Basta con usar, cuando se pueda, software libre, distribuido y
mejorado en Internet; software compartido y elaborado que
periódicamente es liberado para que los usuarios lo utilicen.
Software tan bueno actualmente como el propietario y que, al ser
gratuito, abarata los proyectos y permite a las empresas ganar los
contratos.

“Los mecanismos económicos son prácticos y despiadados: contemplan al software como un medio y no como un fin”

Los mecanismos
económicos son prácticos y despiadados: contemplan al
software como una herramienta; como un medio, y no como un fin, para
llegar al pleno desarrollo en la nueva era digital. Es por ello que
los agentes económicos han decidido que no están
dispuestos a pagar más peajes a un ‘señor feudal’
(llámese Microsoft, Adobe o cualquier otro fabricante de
software propietario) si no es estrictamente necesario, y apuestan
por un campo abierto y sin barreras. En otras palabras, la ley de la
máxima rentabilidad dice que si el software libre es tan
válido y más barato que el propietario, usar este
último sería una estupidez que iría contra la
lógica del mercado.

OpenDocument, estándar internacional

Prueba de ello es que
Organización Internacional para la Estandarización [la
que certifica la calidad de las herramientas con las que la mayoría
de las empresas trabajan], concedió hace poco más de un
mes el ISO 26300 a OpenDocument, un formato ofimático
perteneciente a la ‘suite’ [paquete de programas] OpenOffice de
OpenOffice.org:
software libre 100% y alternativa más que viable a la ‘suite’
Office
de Microsoft
.

El formato .DOC del
procesador Microsfot Word, por ejemplo, no tiene ningún tipo
de certificación ISO, ni tampoco el .XLS de Microsoft Excel.
¿Qué usarán y recomendarán las empresas?
¿Algo certificado y gratuito, o algo sin estandarizar y de
pago, por mucho que tenga la garantía de Microsoft?

Si no terminan de
convencerse de que un programa que no haya sido fabricado por
Microsoft puede funcionar bien, deberían saber que esta
columna está escrita en formato .ODT, de OpenDocument, alojado en unos servidores que funcionan con Linux y publicado en el formato abierto .PHP.
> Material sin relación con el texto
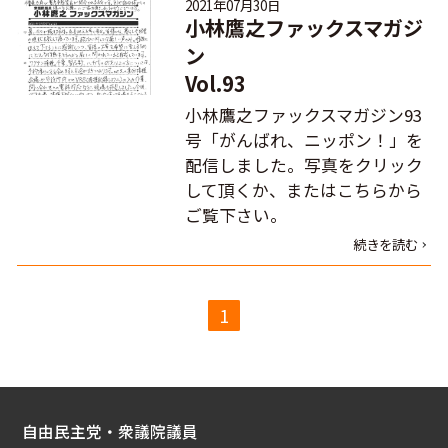
2021年07月30日
小林鷹之ファックスマガジ
ン
Vol.93
小林鷹之ファックスマガジン93
号「がんばれ、ニッポン！」を
配信しました。写真をクリック
して頂くか、またはこちらから
ご覧下さい。
続きを読む
1
自由民主党・衆議院議員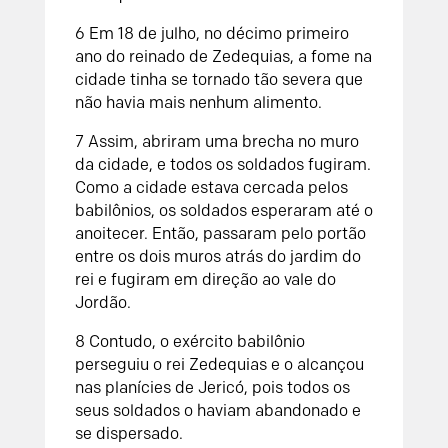
6
Em 18 de julho, no décimo primeiro
ano do reinado de Zedequias, a fome na
cidade tinha se tornado tão severa que
não havia mais nenhum alimento.
7
Assim, abriram uma brecha no muro
da cidade, e todos os soldados fugiram.
Como a cidade estava cercada pelos
babilônios, os soldados esperaram até o
anoitecer. Então, passaram pelo portão
entre os dois muros atrás do jardim do
rei e fugiram em direção ao vale do
Jordão.
8
Contudo, o exército babilônio
perseguiu o rei Zedequias e o alcançou
nas planícies de Jericó, pois todos os
seus soldados o haviam abandonado e
se dispersado.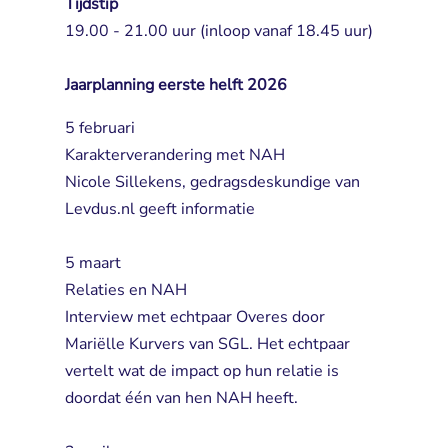
Tijdstip
19.00 - 21.00 uur (inloop vanaf 18.45 uur)
Jaarplanning eerste helft 2026
5 februari
Karakterverandering met NAH
Nicole Sillekens, gedragsdeskundige van 
Levdus.nl geeft informatie
5 maart
Relaties en NAH
Interview met echtpaar Overes door 
Mariëlle Kurvers van SGL. Het echtpaar
vertelt wat de impact op hun relatie is
doordat één van hen NAH heeft.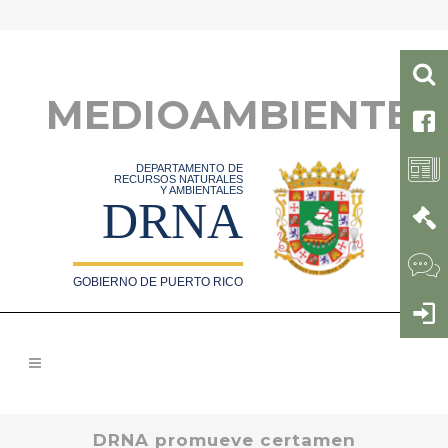
MEDIOAMBIENTE
DEPARTAMENTO DE
RECURSOS NATURALES
Y AMBIENTALES
DRNA
GOBIERNO DE PUERTO RICO
DRNA promueve certamen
“¿Qué usarán las empresas? ¿Algo certificado y gratuito, o algo sin estandarizar y de pago?”

Por lo tanto, en
cuestiones de economía global, en los planes para el
desarrollo de un determiando tejido empresarial, en las corporaciones
y en los grandes proyectos institucionales, en la culturización
digital del tercer mundo… las empresas que producen software
propietario pueden ir despidiéndose del papel preponderante
que han venido teniendo. La sustitución será lenta,
pero imparable, sin marcha atrás. El software propietario, al
menos en el ámbito profesional, está conviertiéndose
en un lujo decadente.

Sería una
tontería negar que los usuarios de software propietario (los
que se compran el ordenador y no pueden, no saben o no quieren decir
no a Windows; los que no conocen la existencia de The Gimp y
prefieren pagar por Photoshop; los que desconfían de los
procesadores de texto que no sean Microsoft Word o de los gestores de
correo que no sean Outlook…) están en su derecho al usar
programas de pago. Tambien sería injusto omitir que dicho
software tiene, la mayor parte de las veces, calidad suficiente para
satisfacer las expectativas del usuario más exigente. Sin
embargo, es necesario subrayar que, a día de hoy, hay
alternativas fiables y gratuitas al alcace de todos. La concesión
del ISO 26300 a OpenDocument así lo certifica.